R.________ a déclaré que les critiques émises à l’encontre du
demandeur étaient liées à la méthode, plus particulièrement à la
compétence de l’enseignement en matière de vente du demandeur et à
certains traits de son attitude face aux participants et aux agents
généraux; les plaintes étaient également parfois liées au contenu du
cours. En effet, le demandeur avait fortement modifié le contenu des
cours qu’il donnait, jusqu’à en changer complètement la présentation
originale à une reprise à tout le moins. Ce témoin a ajouté que lorsque le
demandeur lui avait présenté sa version, il lui avait indiqué qu’il devait
utiliser les originaux créés par l’entreprise, sans quoi il allait à l’encontre
des recommandations formulées qui visaient essentiellement au maintien
et à l’aboutissement du programme du cours.
R.________ a expliqué que T.________ et X.________ lui avaient
fait part lors de la réunion de mai 2008 à Lausanne des réflexions faites
par les agents généraux qui portaient sur les méthodes employées par le
demandeur ainsi que sur sa personnalité. X.________ et T.________ ont
confirmé la tenue de cette réunion et la teneur des reproches. X.________ a
expliqué que c’était là effectivement le résultat de plaintes de plusieurs
agents généraux dont les conseillers avaient assisté aux cours du
demandeur.
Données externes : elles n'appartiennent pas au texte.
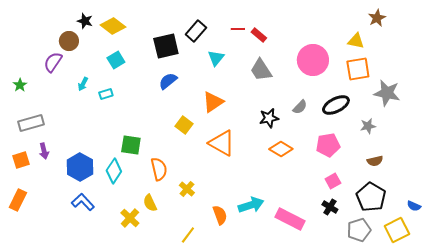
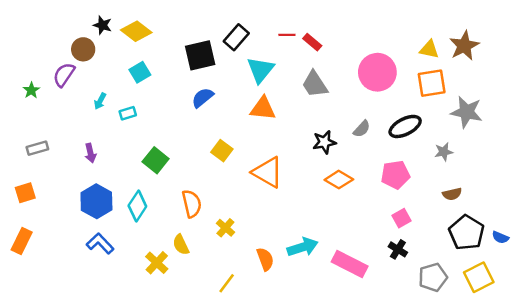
brown star: (377, 18) -> (464, 46), moved, size x1.4
cyan triangle: (216, 58) -> (260, 70), size x1.4
green star: (20, 85) -> (31, 90), moved
orange triangle: (213, 102) -> (263, 108), moved, turned 40
gray rectangle: (31, 123) -> (37, 148), size x0.7
green square: (131, 145) -> (156, 160), moved, turned 30
purple arrow: (44, 151) -> (90, 153), moved
black pentagon: (371, 197) -> (467, 233), moved
blue semicircle: (414, 206) -> (500, 237), moved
Il a également indiqué que les agents généraux étaient
unanimes pour dire qu’ils n’étaient pas satisfaits de la formation de vente
dispensée par le demandeur à leurs conseillers. Enfin, il a relevé qu’il avait
souvent eu l’impression que le demandeur se cachait derrière des ordres
donnés. X.________ et T.________ ont confirmé en outre que l’on reprochait
en substance au demandeur de manquer de compétences en matière de
vente, de ne pas donner de feedbacks des cours aux agents généraux et
-
18 -
de ne pas adapter son comportement au fait que son enseignement
s’adressait à des adultes et non à des élèves de classes enfantines.
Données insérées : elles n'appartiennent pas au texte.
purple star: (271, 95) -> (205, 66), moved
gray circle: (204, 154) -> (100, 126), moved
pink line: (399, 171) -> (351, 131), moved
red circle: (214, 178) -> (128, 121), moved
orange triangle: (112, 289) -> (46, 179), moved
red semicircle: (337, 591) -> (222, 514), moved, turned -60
S’agissant du cours du demandeur auquel il avait participé le
10 juin 2008, R.________ a expliqué que l’objectif journalier de ce cours
n’avait pas pu être atteint en raison des modifications apportées par le
demandeur au support de cours; celui-ci s’écartait en effet trop du
programme de base, raison pour laquelle il avait prié le demandeur
d’éviter de telles modifications à l’avenir. Il a en revanche mis en évidence
des points positifs tels que le dialogue et l’usage de la vidéo, mais
également beaucoup de points à améliorer absolument. Ce témoin a
également relevé que le demandeur avait sa propre manière d’enseigner,
sans pour autant conduire à une amélioration du cours; ce dernier point
est contesté par Q., formateur en assurances, également entendu
en qualité de témoin. Quant au fait que le demandeur était arrivé en
retard au cours dispensé par [...] le 12 juin 2008, R. a relevé que le
demandeur n’avait pas su se remettre en question et prétendu qu’il
travaillait exactement comme son collègue suisse-allemand.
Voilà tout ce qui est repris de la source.